I wonder if the code currently support the Caffe "iter_size" like hyperparameter? That is, accumulating gradients for "iter_size" number of batches and then apply the gradient. By using this hyperparameter, one can emulate the training with larger batch_size without distributed training. When the bathc_size is set to, let's say 64, and iter_size set to ITER_SIZE, then the effective batch_size will be 64*ITER_SIZE since all the gradients in ITER_SIZE batches are accumulated.
Is this doable in current code? Is there any plan for supporting this feature?
Thank you.
That is a cool trick. I am not aware of a plan right now but as we start working with converging FP16 this might be something that is done to test larger batch sizes. I will leave this open so everyone on the perf team can see it. If we do something, I will try to update the ticket and if not close it in 30-60 days.
This can be done by writing a new tf.train.Optimizer.
I have one here which at least works for common cases. (and you can probably copy-paste and use)

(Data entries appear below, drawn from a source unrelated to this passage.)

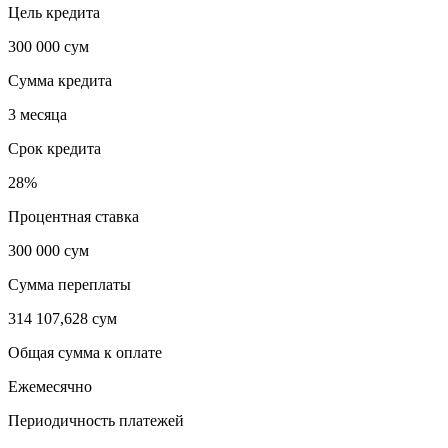
Цель кредита
300 000 сум
Сумма кредита
3 месяца
Срок кредита
28%
Процентная ставка
300 000 сум
Сумма переплаты
314 107,628 сум
Общая сумма к оплате
Ежемесячно
Периодичность платежей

@ppwwyyxx TensorPack has everything. :-) I like looking through your code and examples.
@tfboyd thanks for your reply. If supporting the case is easy with what @ppwwyyxx has now, I would hope this feature be supported soon. I'm also looking at the Optimize provided above and not sure I can manage this. I'm quite a newbie in TF and python, and the code in this repo is an excellent example for me to dig in. Thanks again!